Woman from Tehuantepec (Saturnino Herrán, 1914)
A representation of a Tehuana woman acting as a symbol of Indigenous femininity and mexicanidad, later central to Frida Kahlo's imagery.
Studies for Our Gods (Saturnino Herrán, 1914–18)
A visual metaphor for Mexico’s mixed cultural heritage that synthesizes pre-Hispanic "Old Gods" and Spanish "New Gods."
Autochthonous Modernism
A style associated with Carlos Mérida that integrates Indigenous textiles and forms into flattened abstraction to create a modernism distinct from Europe.
Antropofagia
A concept of "cultural cannibalism" popularized by Tarsila do Amaral and Oswald de Andrade’s manifesto, suggesting Brazilians should consume European influence to create something unique.
Abaporú (Tarsila do Amaral, 1928)
The central image of the Antropofagia movement, representing a uniquely Brazilian modernist identity.
A Negra (Tarsila do Amaral, 1923)
A modernist representation of a Black Brazilian woman that connects race and Brazilian identity to international modernism.
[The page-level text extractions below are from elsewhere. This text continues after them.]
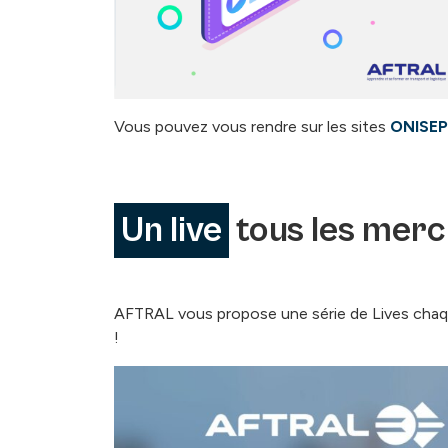
Vous pouvez vous rendre sur les sites
ONISEP
Un live
tous les merc
AFTRAL vous propose une série de Lives chaque 
!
The Jungle (Wifredo Lam, 1942–43)
A gouache fusing Afro-Cuban spirituality with Cubism and Surrealism, used as a "Trojan horse" strategy to express colonial trauma.
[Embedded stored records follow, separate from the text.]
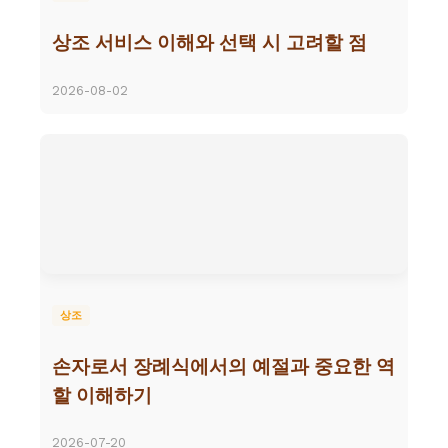
상조 서비스 이해와 선택 시 고려할 점
2026-08-02
상조
손자로서 장례식에서의 예절과 중요한 역
할 이해하기
2026-07-20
Cuidado Comunal y Liberación (Giana de Dier, 2023)
A contemporary collage that reworks colonial archives to recover and "restitch" the erased histories of Afro-Caribbean women.
Double Testimony
A term used by Mraz to describe how revolutionary photographs, like those of Adelita, function as both constructed icons and historical documents.
Ministry of Education Murals (SEP) (Diego Rivera, 1923–28)
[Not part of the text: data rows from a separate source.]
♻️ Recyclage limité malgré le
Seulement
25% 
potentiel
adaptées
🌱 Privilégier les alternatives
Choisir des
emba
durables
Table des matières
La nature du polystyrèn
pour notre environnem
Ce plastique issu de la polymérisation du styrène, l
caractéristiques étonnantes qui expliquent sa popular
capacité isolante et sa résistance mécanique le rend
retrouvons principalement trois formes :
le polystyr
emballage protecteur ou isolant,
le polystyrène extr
Fresco murals celebrating labor and revolution that established muralism as state-sponsored, revolutionary public art.
Man at the Crossroads (Diego Rivera, 1932–34)
A Rockefeller Center mural destroyed because Rivera refused to remove an image of Lenin, representing the conflict between communism and capitalism.
A Few Small Nips (Frida Kahlo, 1935)
An oil on sheet metal work representing gender violence by referencing both the retablo tradition and a newspaper crime story.
The Two Fridas (Frida Kahlo, 1939)
A self-portrait exploring dual identity through the contrast between a European Frida and a Mexican Frida.
Broken Column (Frida Kahlo, 1944)
A work using Christian martyr imagery and a broken Ionic column to transform physical pain into empowered subjectivity.
Brasília (Niemeyer & Lúcio Costa, 1960)
A utopian capital city and architectural project that served as a state ideology for Brazilian modernization and democracy.
Synthesis of the Arts
A modernist cultural project, exemplified by the UCV Aula Magna in Venezuela, where architecture is integrated with murals and kinetic sculpture.
Bicho (Lygia Clark, 1962)
An interactive aluminum sculpture, or "non-object," that requires the viewer to activate and transform it through embodied participation.
Parangolés (Hélio Oiticica, 1964–80)
Wearable performance works activated through dance to break the boundary between the artwork, the body, and social life.
Insertions into Ideological Circuits: Coca-Cola Project (Cildo Meireles, 1970)
A conceptual art project inserting political messages into capitalist systems as a form of anti-dictatorship resistance.
Una milla de cruces sobre el pavimento (Lotty Rosenfeld, 1979)
A minimal conceptual street intervention in Chile that transformed road markings into political crosses to resist the Pinochet dictatorship.
Postmemory
An artistic theme dealing with the absence of disappeared people, where recreated photos or silhouettes serve as collective memorial images of state violence.
Atrabiliarios (Doris Salcedo)
A conceptual installation of shoes embedded in gallery walls, representing the partial concealment and disappearance of victims in Colombia.